Depuis la démission de M. Brahimi, le processus politique envisagé par l'ONU - un gouvernement de transition qui verrait le président Bachar al-Assad abandonner une partie de ses pouvoirs - est dans l'impasse. Bachar al-Assad a été réélu le 3 juin malgré les critiques occidentales, Damas a enregistré plusieurs succès militaires et le conflit a débordé sur l'Irak où les jihadistes de l'État islamique ont mené une offensive éclair.

La situation humanitaire s'aggrave : 10,8 millions de Syriens ont besoin d'aide, dont 6,6 millions d'enfants, et 2,9 millions de réfugiés syriens pèsent sur l'économie des pays voisins. Malgré les efforts de l'ONU pour que la population ait un meilleur accès aux secours - et une résolution du Conseil de sécurité, jamais appliquée - les humanitaires ont du mal à atteindre 4,7 millions de Syriens pris au piège des combats.

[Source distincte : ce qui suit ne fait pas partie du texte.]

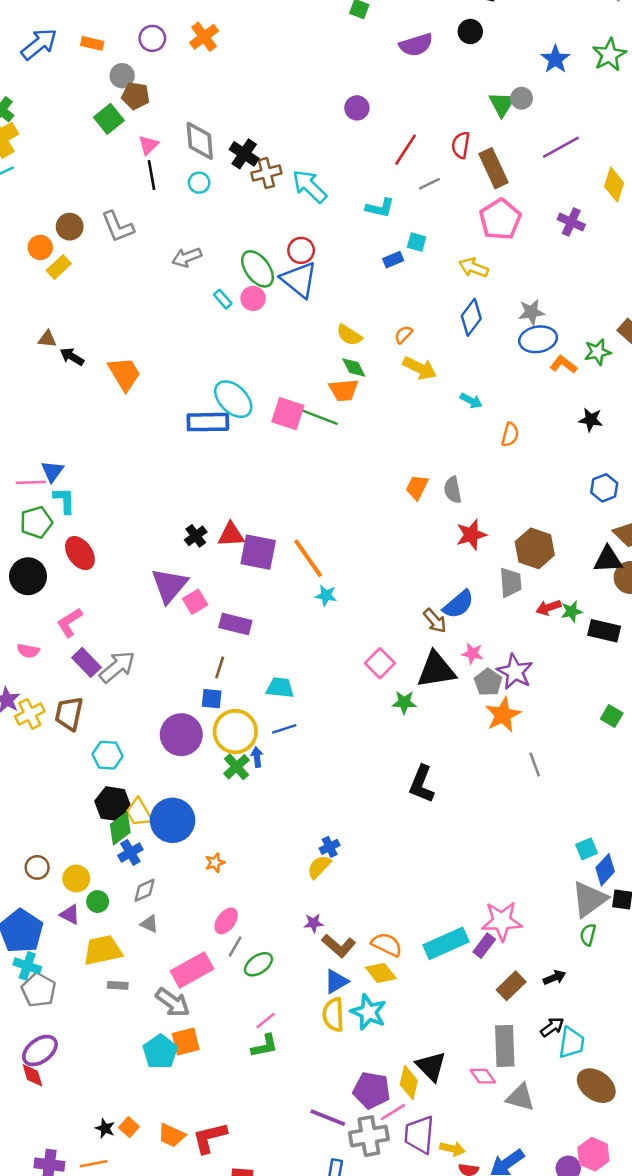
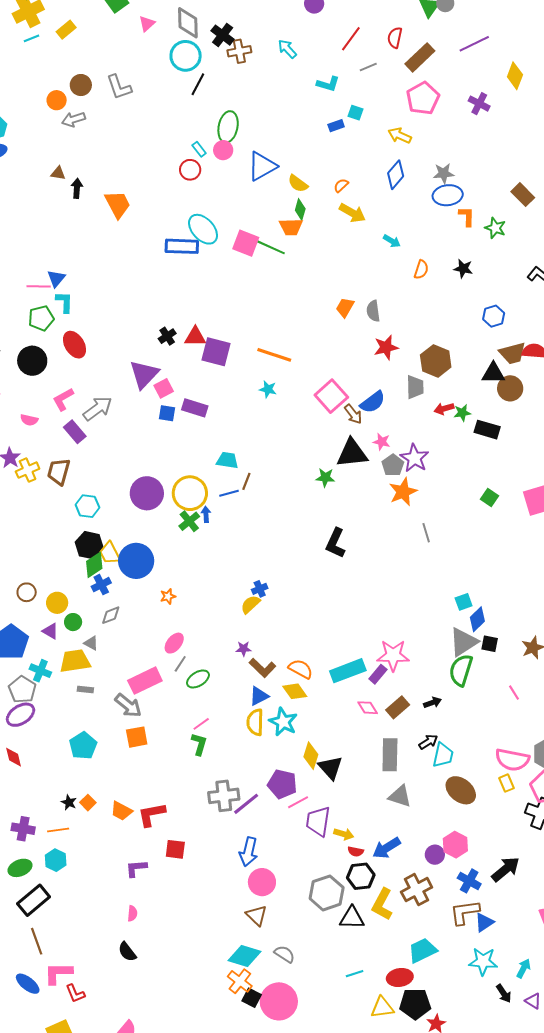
brown rectangle: (494, 168) -> (420, 57), turned 68
black line: (152, 175) -> (198, 84), moved, turned 35
cyan circle: (199, 183) -> (186, 56), size x1.8
cyan arrow: (310, 186) -> (287, 49), moved, size x0.7
red circle: (301, 250) -> (190, 170), moved
gray arrow: (187, 257) -> (73, 119), moved
yellow rectangle: (59, 267) -> (66, 30), moved
green ellipse: (257, 269) -> (228, 127), turned 44
blue triangle: (299, 280) -> (262, 166), moved, turned 48
green star: (598, 352) -> (495, 228), moved, turned 30
black arrow: (72, 357) -> (77, 188), turned 60
orange L-shape: (563, 364) -> (467, 216), turned 50
green diamond: (354, 367) -> (300, 209), turned 40
black star: (591, 420) -> (463, 269), moved
orange line: (308, 558) -> (274, 355), moved, turned -40
pink square: (380, 663) -> (331, 396), moved, size x1.4
gray arrow: (117, 667) -> (98, 409), moved
brown line: (220, 667) -> (246, 481), moved
blue square: (212, 699) -> (167, 413), moved
gray triangle: (149, 924) -> (91, 643), moved
green semicircle: (588, 935) -> (461, 670), size x1.8
cyan cross: (27, 966) -> (40, 671), moved
green L-shape: (265, 1046) -> (199, 744), turned -65
purple ellipse: (40, 1051) -> (21, 715), moved
cyan pentagon: (160, 1052) -> (83, 746), moved
pink diamond: (483, 1076) -> (368, 708), moved
yellow diamond: (409, 1083) -> (311, 756), moved
purple line: (328, 1118) -> (246, 804), turned -64
gray cross: (369, 1136) -> (224, 796), moved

Enfin pour compliquer encore le tableau, les antagonismes restent forts au Conseil de sécurité entre les Occidentaux qui réclament un changement de régime et la Russie, qui défend obstinément son allié syrien.

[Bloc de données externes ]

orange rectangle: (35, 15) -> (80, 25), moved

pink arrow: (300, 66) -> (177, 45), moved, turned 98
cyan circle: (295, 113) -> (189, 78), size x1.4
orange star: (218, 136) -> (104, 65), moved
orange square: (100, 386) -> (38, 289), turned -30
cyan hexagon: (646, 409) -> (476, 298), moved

Dans son discours du 20 juin, où il énonçait un plan en six points comme pour tracer la voie au nouveau médiateur, M. Ban réclamait un embargo sur les armes, «le droit à la justice» pour le peuple syrien ou encore «un accès humanitaire libre et immédiat». Mais il constatait aussi que la réélection de Bachar Al-Assad «a donné un coup supplémentaire au processus politique».

M. Ban a longtemps cherché un nouveau médiateur non seulement compétent, mais acceptable pour les principaux protagonistes. De nombreux noms ont circulé parmi lesquels ceux de l'Australien Kevin Rudd, de l'Italien Mario Monti ou du Brésilien Celso Amorim. Ou encore Sigrid Kaag, chargée du désarmement chimique de la Syrie, un des rares succès enregistrés dans la crise syrienne.